Con il Medio Oriente che evita un'altra escalation di tensioni (per ora), i trader stanno spostando la loro attenzione dai rischi geopolitici alla prospettiva di un grande surplus di petrolio nel 2025. Vedi, l'OPEC+ - il gruppo dei maggiori paesi produttori di petrolio del mondo - ha ridotto volontariamente la sua produzione dal 2022, ma prevede di annullare gradualmente questi tagli alla produzione a partire da dicembre.

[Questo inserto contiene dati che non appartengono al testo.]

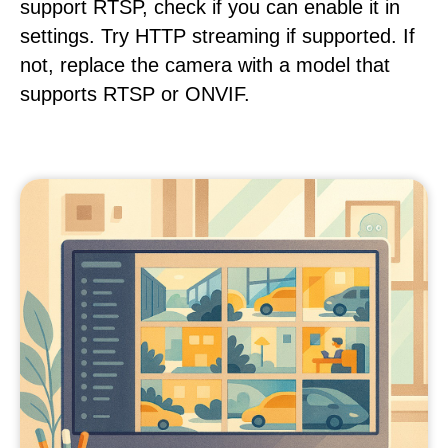
support RTSP, check if you can enable it in
settings. Try HTTP streaming if supported. If
not, replace the camera with a model that
supports RTSP or ONVIF.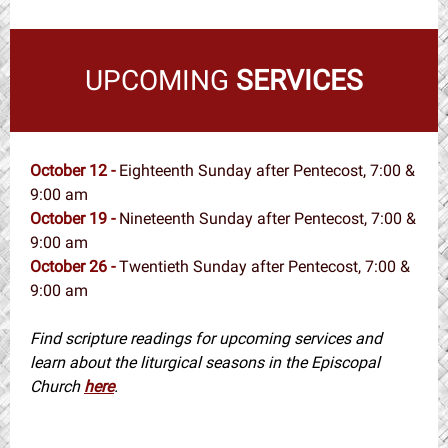
UPCOMING
SERVICES
October 12 -
Eighteenth Sunday after Pentecost, 7:00 &
9:00 am
October 19 -
Nineteenth Sunday after Pentecost, 7:00 &
9:00 am
October 26 -
Twentieth Sunday after Pentecost, 7:00 &
9:00 am
Find scripture readings for upcoming services and
learn about the liturgical seasons in the Episcopal
Church
here
.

A quasi sei milioni di barili al giorno, questi tagli rappresentano circa il 6% della domanda globale. La cosa è che questi tagli alla produzione hanno avuto un impatto minimo sulla produzione globale di petrolio perché i produttori al di fuori del gruppo - in particolare negli Stati Uniti e in Canada - sono stati più che felici di colmare la differenza.
Quindi, quando si combinano l'aumento dell'offerta di petrolio dal Nord America e dall'OPEC+ con una domanda debole da un'economia lenta, non è difficile capire perché il mercato si aspetta un'eccedenza l'anno prossimo - e potenzialmente oltre. A titolo di esempio: l'Agenzia internazionale per l'energia ha avvertito a giugno che il mondo si troverà ad affrontare un'eccedenza di petrolio "sbalorditiva" pari a milioni di barili al giorno entro la fine del decennio.